Capítulo XXI

 

 

 

 

Durante el trayecto con Worth hacia Topeka me sentí invadido por una singular percepción: era como si todos formásemos parte de una película en la que de súbito, sin explicación, habían acelerado el tiempo. En un acto de paranoia llegué a quedarme observando las manecillas del segundero de mi reloj, para comprobar que no avanzaban a un ritmo desorbitado. Era increíble la cantidad de datos que estábamos acumulando en apenas unas horas.

Le pedí a Tom que fuese a Wichita para que indagara en la vida de Gabriel Johnson, una propuesta que molestó mucho a Jim, pues él consideraba que tenía que seguir en Salina profundizando acerca de la vinculación de los Ward en el asesinato de Abby. Y tenía motivos para sostener con empeño esa línea de trabajo, pues aunque de manera indiciaria todo apuntaba a que Emma o su padre habían estado involucrados en la muerte de la joven. Yo, sin embargo, estaba obsesionado con el profesor de matemáticas: su edad, sus conocimientos, su recato y el lugar en el que impartía clases coincidían con el perfil que había construido. Me sentía como en Detroit o en Arizona, muy seguro de lo que me decía. Al contrario que en mi primera estancia en Kansas, en la que cegado por mis propios traumas y por la amistad había sido incapaz de elaborar unos rasgos que ayudasen a la oficina del sheriff a identificar al asesino, en esta ocasión era complicado que me sacasen de mi opinión.

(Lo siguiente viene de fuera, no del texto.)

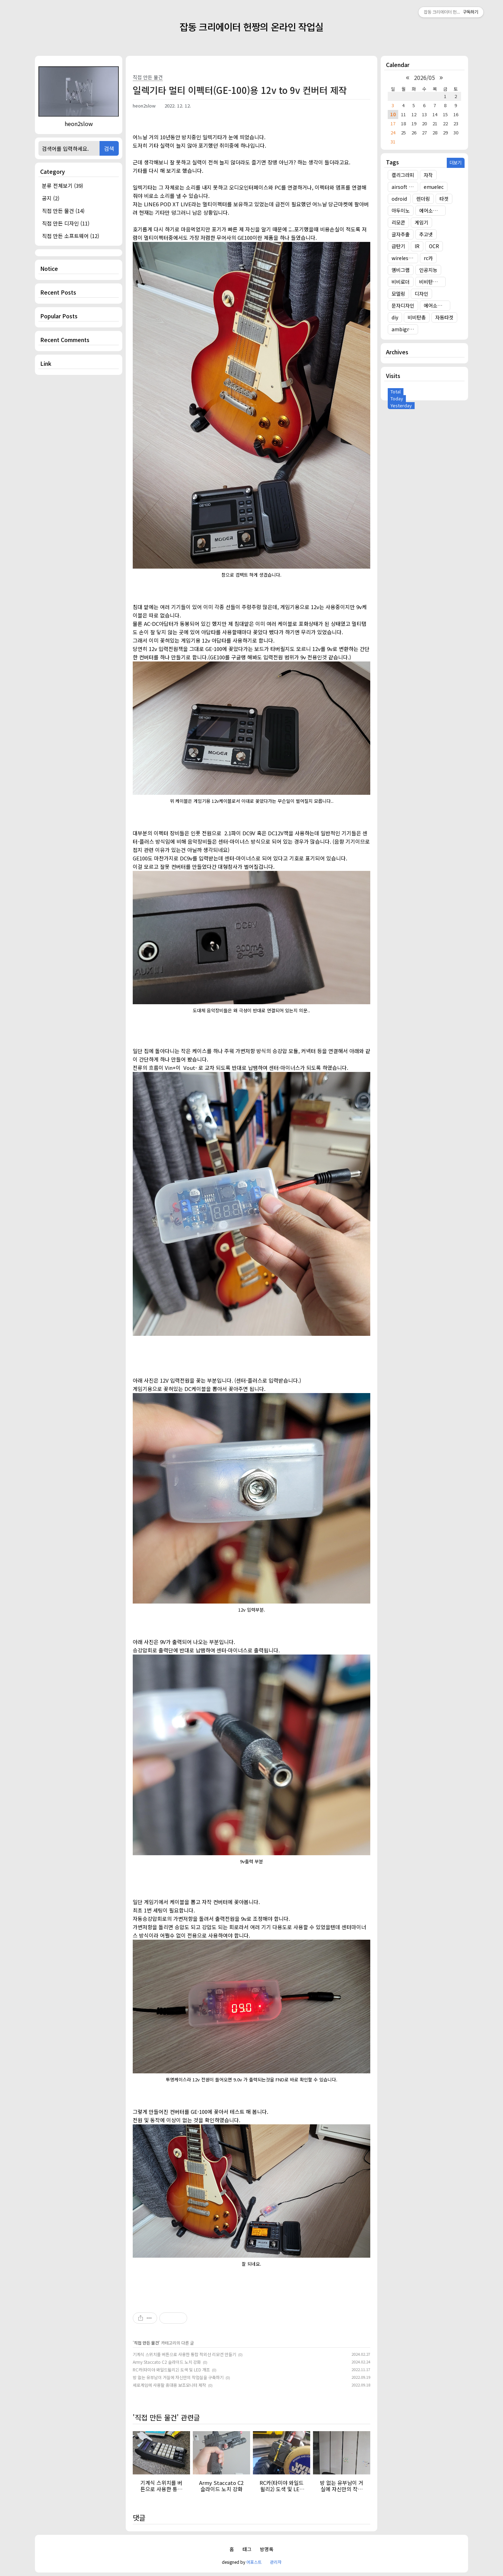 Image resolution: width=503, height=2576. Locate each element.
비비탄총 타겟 (432, 281)
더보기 (455, 162)
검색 (109, 148)
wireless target (405, 257)
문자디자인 (403, 305)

Y todo ello pese a lo arduo que es delinear una personalidad en base a unas pocas pistas y a un único asesinato. Estaba acostumbrado a trabajar con tres escenas del crimen o más, sin contar las decenas o centenares de indicios y pruebas que acompañaban a los expedientes que llegaban a mi oficina en Quántico.

—¿Qué discurre esa testa privilegiada? —preguntó Jim, cuando apenas nos quedaban unas millas para llegar al Departamento de Policía.

—Que vamos a tener que emplearnos a fondo. Nos van a faltar recursos humanos y horas para poder asimilar y contrastar tanta información —respondí, un poco exasperado.

Worth sonrió y amagó con lanzarme un directo al mentón. Su actitud había cambiado por completo.

—Venga, Ethan, lo has conseguido. Ahora sé que vamos a pillar al salvaje o a la salvaje que se cargó de un modo tan miserable a Abby.

No podía dar crédito a lo que escuchaba. Las cien millas que separaban Salina de Topeka le habían sentado de fábula a mi buen amigo.

—¿Te he metido un diazepam en la boca sin darme cuenta? —pregunté, intentando mostrarme más animado.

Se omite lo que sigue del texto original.